> _Assignment_: Once the line holding "Kehadiran Pangdam Mayjen" is found in the listing below, write it out and each later line exactly, up to and including the one holding "kepada Anak Yatim Piatu.".

> _Working data_:
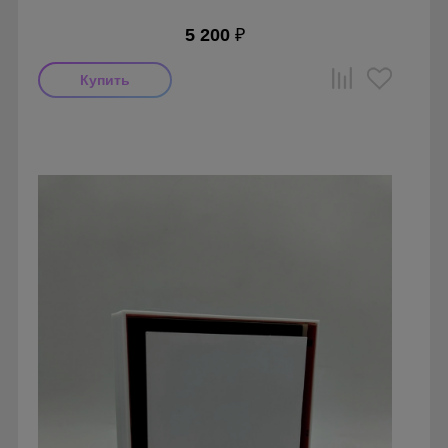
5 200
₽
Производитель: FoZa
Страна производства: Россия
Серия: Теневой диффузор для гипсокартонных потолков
--
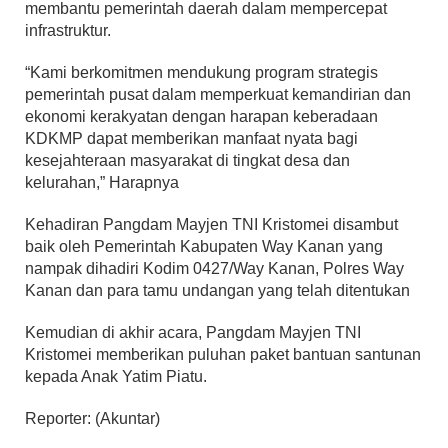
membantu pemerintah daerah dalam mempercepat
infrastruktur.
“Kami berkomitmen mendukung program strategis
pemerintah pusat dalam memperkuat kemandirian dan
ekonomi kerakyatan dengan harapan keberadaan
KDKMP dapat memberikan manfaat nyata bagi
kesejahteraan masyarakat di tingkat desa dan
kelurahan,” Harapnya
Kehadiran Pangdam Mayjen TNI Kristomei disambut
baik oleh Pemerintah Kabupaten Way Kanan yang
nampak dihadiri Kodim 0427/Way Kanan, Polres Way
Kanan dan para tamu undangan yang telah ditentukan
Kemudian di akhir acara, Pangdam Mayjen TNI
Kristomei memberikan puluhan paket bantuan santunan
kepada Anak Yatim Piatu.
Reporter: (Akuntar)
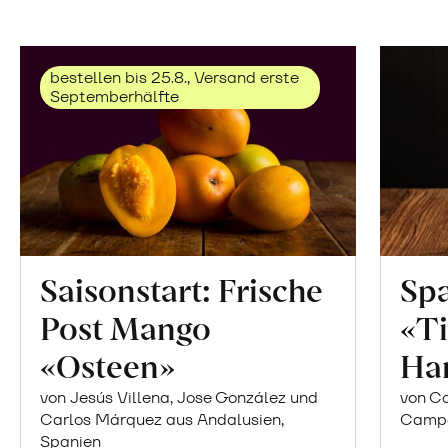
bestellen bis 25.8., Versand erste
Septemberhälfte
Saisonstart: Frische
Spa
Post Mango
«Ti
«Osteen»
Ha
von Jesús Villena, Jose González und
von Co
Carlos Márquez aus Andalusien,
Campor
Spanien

> _Solution below_:
Kehadiran Pangdam Mayjen TNI Kristomei disambut
baik oleh Pemerintah Kabupaten Way Kanan yang
nampak dihadiri Kodim 0427/Way Kanan, Polres Way
Kanan dan para tamu undangan yang telah ditentukan
Kemudian di akhir acara, Pangdam Mayjen TNI
Kristomei memberikan puluhan paket bantuan santunan
kepada Anak Yatim Piatu.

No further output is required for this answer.